Even when parents, school staff and classmates accept children during their gender transitions, the Education Ministry’s lack of organized guidelines poses challenges
A protest against ‘forcing transgenderism on children,’ in Herzliya, on Monday. Credit: Amir Levy
Jul 8, 2022 – Shira Kadari-Ovadia
During the last week of school before summer vacation, the parents of N., a second-grader from the central Israeli city of Herzliya, visited her class in order to tell her classmates about their daughter’s gender transition. The school has been a partner in the process for some time. At this point, N. and her parents decided it was time to share this with the other students, and to tell them that they should address her with female pronouns from now on.
The evening before, the girl’s parents and the school’s counseling team held a Zoom meeting with her classmates’ parents. The next day came the moment of truth: N.’s parents read to the children the Hebrew translation of “I Am Jazz,” a book relating the story of a transgender girl who “didn’t feel like herself in boy clothes,” and then told them about their daughter’s transition.
“The children accepted her in the most natural way,” the girl’s father, Matan Peled, tells Haaretz. Her transition is not physiological – just a change in her pronouns and a shift to skirts and dresses. According to Peled, since the announcement, his daughter has been feeling much more at ease socially. “Before, she lived a double life,” he says, adding that his daughter didn’t like going to school. When class was over, she would shut herself in at home because she feared her friends would see her in “girl clothes.”
“Now she goes out and has play dates in the afternoon,” Peled says. He says the school has been supportive throughout the process. “Everyone went above and beyond – the teachers, the guidance counselor, the school psychologist. We received incredible support.”
One cloud, however, darkened the sunny skies of the reception N. received from classmates and staff members: A letter from the school informing the students’ parents about the scheduled meeting between N.’s parents and the children of the class found its way into the hands of Herzliya city council member Elad Zadikov and was shared on social media. At a city council meeting at the end of last month, Zadikov accused the municipality of “pouring twisted progressive content” into Herzliya’s schoolchildren. Following those remarks, Mayor Moshe Fadlon suspended Zadikov from his position as deputy mayor.
On Monday, about 50 people came to a rather modest demonstration held in the square at city hall in protest of the Education Ministry and the school, who they say “forced the children in the class to undergo a talk on the subject of transgenderism without parental consent.”
Roni Sassover, the founder of the Parents for Tradition forum and a candidate in the previous Knesset election for the Yamina party, said at the protest: “Don’t mess with our children. How have we lost control over what goes on in schools?”
“We didn’t expect it,” admits Peled. “We chose to live in Herzliya because it is a city that has certain values, and all in all that’s the situation. Most of the people who came to the demonstration don’t even live in the city. In general, we received very warm responses from the community where we live.”
Schools rarely have to deal with gender transition cases for elementary school age children; the issue usually arises in middle and high school. According to the Education Ministry, professional teams from its psychological counselling service are involved in every request on the part of the school or the parents of a child undergoing the transition process, and aid in building a program for counselling the child.

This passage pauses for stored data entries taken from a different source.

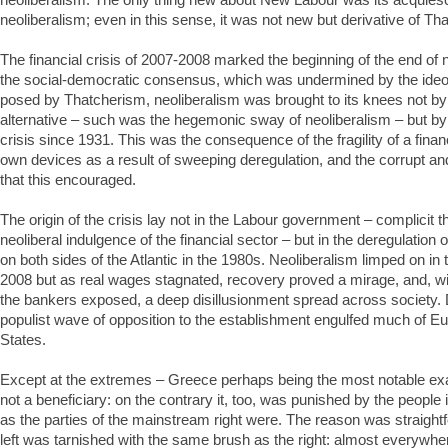
neoliberalism; even in this sense, it was not new but derivative of Th
The financial crisis of 2007-2008 marked the beginning of the end of 
the social-democratic consensus, which was undermined by the ideol
posed by Thatcherism, neoliberalism was brought to its knees not by
alternative – such was the hegemonic sway of neoliberalism – but by 
crisis since 1931. This was the consequence of the fragility of a financi
own devices as a result of sweeping deregulation, and the corrupt a
that this encouraged.
The origin of the crisis lay not in the Labour government – complicit t
neoliberal indulgence of the financial sector – but in the deregulation 
on both sides of the Atlantic in the 1980s. Neoliberalism limped on in 
2008 but as real wages stagnated, recovery proved a mirage, and, wi
the bankers exposed, a deep disillusionment spread across society. 
populist wave of opposition to the establishment engulfed much of E
States.
Except at the extremes – Greece perhaps being the most notable exa
not a beneficiary: on the contrary it, too, was punished by the peopl
as the parties of the mainstream right were. The reason was straigh
left was tarnished with the same brush as the right: almost everywhe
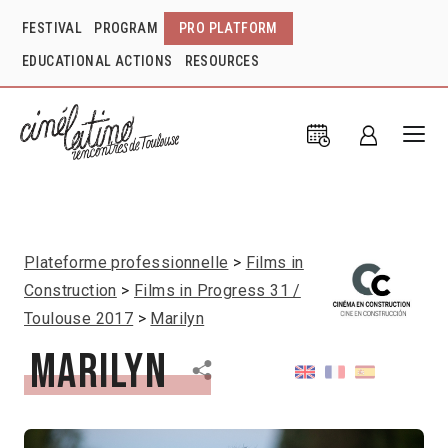
FESTIVAL
PROGRAM
PRO PLATFORM
EDUCATIONAL ACTIONS
RESOURCES
Plateforme professionnelle
Films in
Construction
Films in Progress 31 /
Toulouse 2017
Marilyn
Marilyn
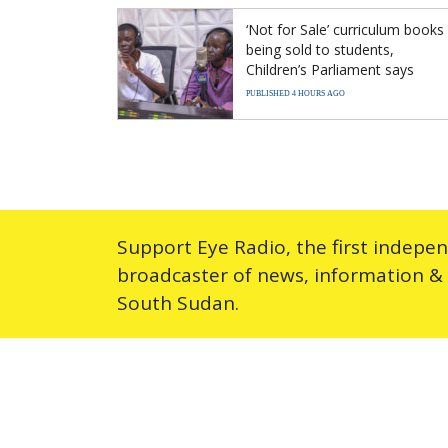
‘Not for Sale’ curriculum books
being sold to students,
Children’s Parliament says
PUBLISHED 4 HOURS AGO
Support Eye Radio, the first indepe
broadcaster of news, information &
South Sudan.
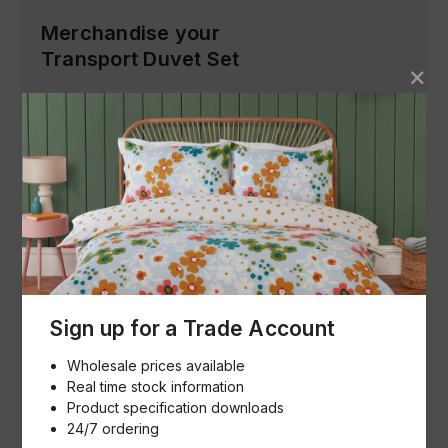
Merchandise your
Transport Duvet Set
Product Images (Low Res)
Download
Product Specification & Images (Hi
Res)
Download
Sign up for a Trade Account
Buying made simple
Wholesale prices available
Real time stock information
How we help
Product specification downloads
24/7 ordering
Our goal is to help buyers and sellers succeed in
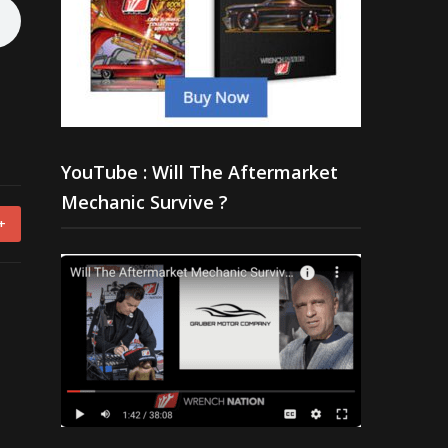
YouTube : Will The Aftermarket
Mechanic Survive ?
+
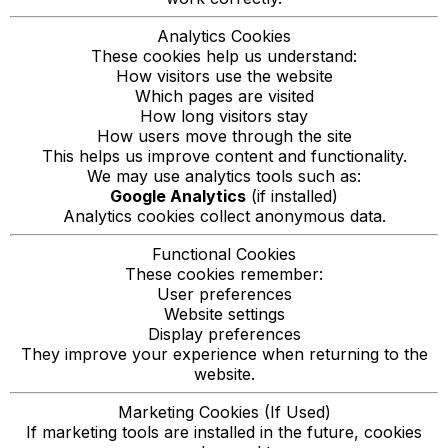
Analytics Cookies
These cookies help us understand:
How visitors use the website
Which pages are visited
How long visitors stay
How users move through the site
This helps us improve content and functionality.
We may use analytics tools such as:
Google Analytics
(if installed)
Analytics cookies collect anonymous data.
Functional Cookies
These cookies remember:
User preferences
Website settings
Display preferences
They improve your experience when returning to the
website.
Marketing Cookies (If Used)
If marketing tools are installed in the future, cookies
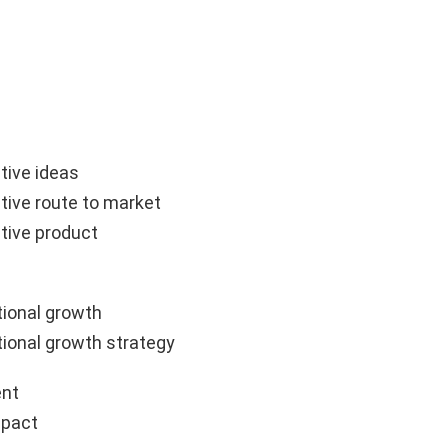
tive ideas
tive route to market
tive product
ional growth
ional growth strategy
nt
mpact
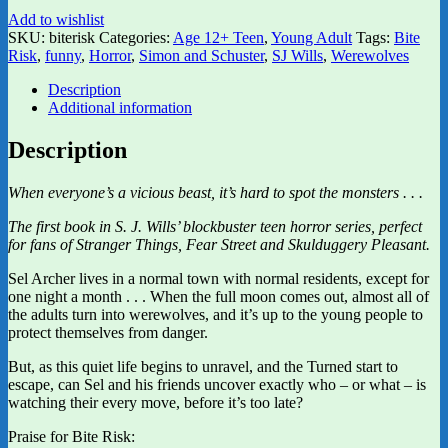
Add to wishlist
SKU:
biterisk
Categories:
Age 12+ Teen
,
Young Adult
Tags:
Bite
Risk
,
funny
,
Horror
,
Simon and Schuster
,
SJ Wills
,
Werewolves
Description
Additional information
Description
When everyone’s a vicious beast, it’s hard to spot the monsters . . .
The first book in S. J. Wills’ blockbuster teen horror series, perfect
for fans of Stranger Things, Fear Street and Skulduggery Pleasant.
Sel Archer lives in a normal town with normal residents, except for
one night a month . . . When the full moon comes out, almost all of
the adults turn into werewolves, and it’s up to the young people to
protect themselves from danger.
But, as this quiet life begins to unravel, and the Turned start to
escape, can Sel and his friends uncover exactly who – or what – is
watching their every move, before it’s too late?
Praise for Bite Risk:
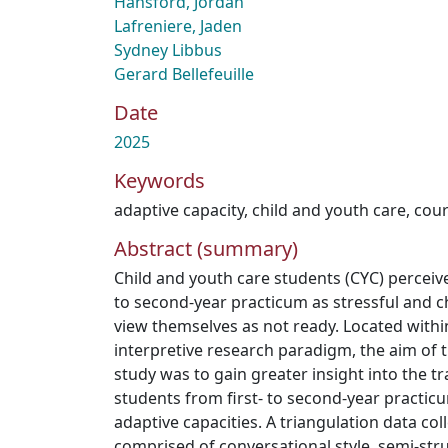
Hansford, Jordan
Lafreniere, Jaden
Sydney Libbus
Gerard Bellefeuille
Date
2025
Keywords
adaptive capacity
,
child and youth care
,
cou
Abstract (summary)
Child and youth care students (CYC) perceive
to second-year practicum as stressful and c
view themselves as not ready. Located within
interpretive research paradigm, the aim of t
study was to gain greater insight into the t
students from first- to second-year practicu
adaptive capacities. A triangulation data co
comprised of conversational style, semi-stru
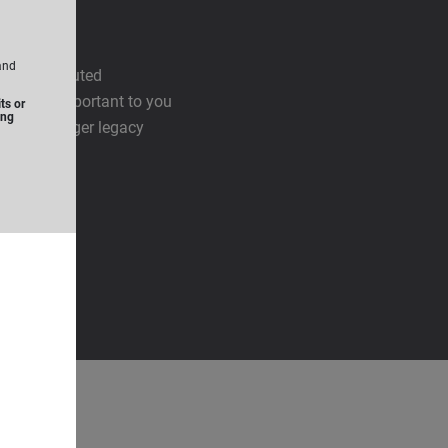
and
 is distributed
harities important to you
ts or
ing
leave a larger legacy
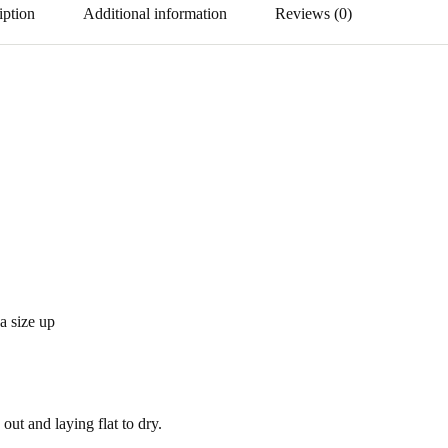
iption
Additional information
Reviews (0)
 a size up
out and laying flat to dry.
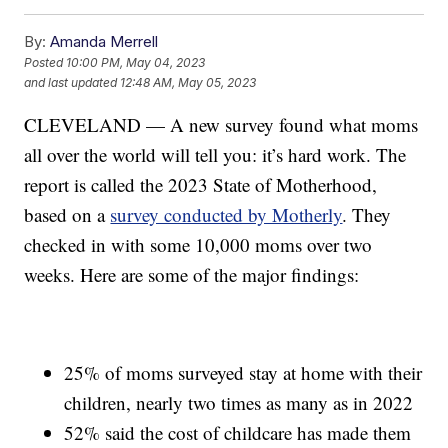
By:
Amanda Merrell
Posted
10:00 PM, May 04, 2023
and last updated
12:48 AM, May 05, 2023
CLEVELAND — A new survey found what moms
all over the world will tell you: it’s hard work. The
report is called the 2023 State of Motherhood,
based on a
survey conducted by Motherly
. They
checked in with some 10,000 moms over two
weeks. Here are some of the major findings:
25% of moms surveyed stay at home with their
children, nearly two times as many as in 2022
52% said the cost of childcare has made them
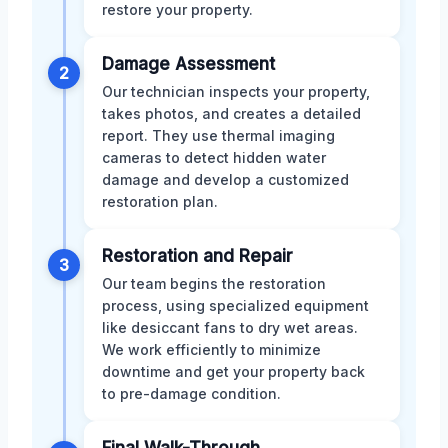
restore your property.
Damage Assessment
2
Our technician inspects your property,
takes photos, and creates a detailed
report. They use thermal imaging
cameras to detect hidden water
damage and develop a customized
restoration plan.
Restoration and Repair
3
Our team begins the restoration
process, using specialized equipment
like desiccant fans to dry wet areas.
We work efficiently to minimize
downtime and get your property back
to pre-damage condition.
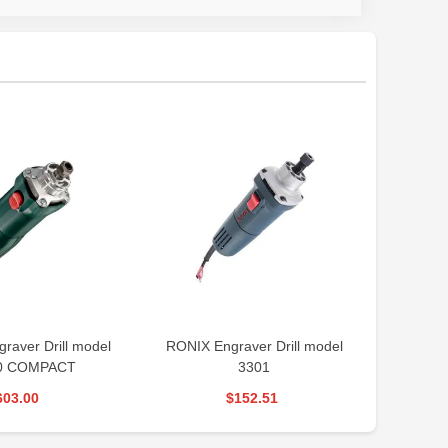
aver Drill model
RONIX Engraver Drill model
PROXON 
0 COMPACT
3301
603.00
$152.51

The Education Ministry also budgets – through a call for proposals – for meetings with LGBTQ community organizations that educate towards tolerance and acceptance, and schools with transgender students often make use of them to hold meetings with teachers and students on the matter. The ministry says that despite claims made at the Herzliya protest, students are only informed of their classmate’s transition after professional staff have studied the specific case and reached the conclusion that the child is ready for it.
LGBTQ organizations say the support the Education Ministry provided the students with is important, but is far from sufficient. “The Education Ministry gets involved when the school or parents ask it to, but does not take any unequivocal actions when conflict arises,” says Rotem Sorek, the director of the Maavarim – Israeli Transgender Community organization. When the process is met with understanding on the part of the child’s parents and educational staff, the Education Ministry provides the schools with tools that help in the process of acceptance, she says. It becomes much more complicated, though, when the parents or school staff expresses opposition to the process. “In the end, if someone – whether it is the parents of staff – says ‘no,’ the Education Ministry will not fight it,” Sorek adds.
Sorek gives the example of a student at a school in central Israel who underwent a gender confirmation process and asked the school staff to use the proper pronouns for him. The student’s parents expressed their opposition, and in the end the Education Ministry told the school staff to listen to the parents and ignore the teenager’s wishes. “The teachers were forced to abuse the child against their own wishes,” says Sorek. “This matter is not standardized.”
Standardizing the matter – such as using proper pronouns and handling sensitive situations such as gym class or sleeping arrangements on school trips – has been stalled at the Education Ministry for years, with no progress in sight. Over four years ago, during former Prime Minister Naftali Bennett’s term as education minister, the ministry’s psychological service began writing guidelines for how to treat LGBTQ students in school. The guidelines were never released, and the Education Ministry blamed the delay on technical reasons.
LGBTQ organizations who had been awaiting the guidelines had their hopes reawakened in March, when ministry representatives told the Knesset that the document would be released soon. Since then, though, there has been no progress – and the LGBTQ organizations fear that it has once again been postponed. “They’ve talking about it for years, and it still hasn’t come out,” says Sorek. “They promise us that it’s on the way, and in the meantime, it’s not happening.”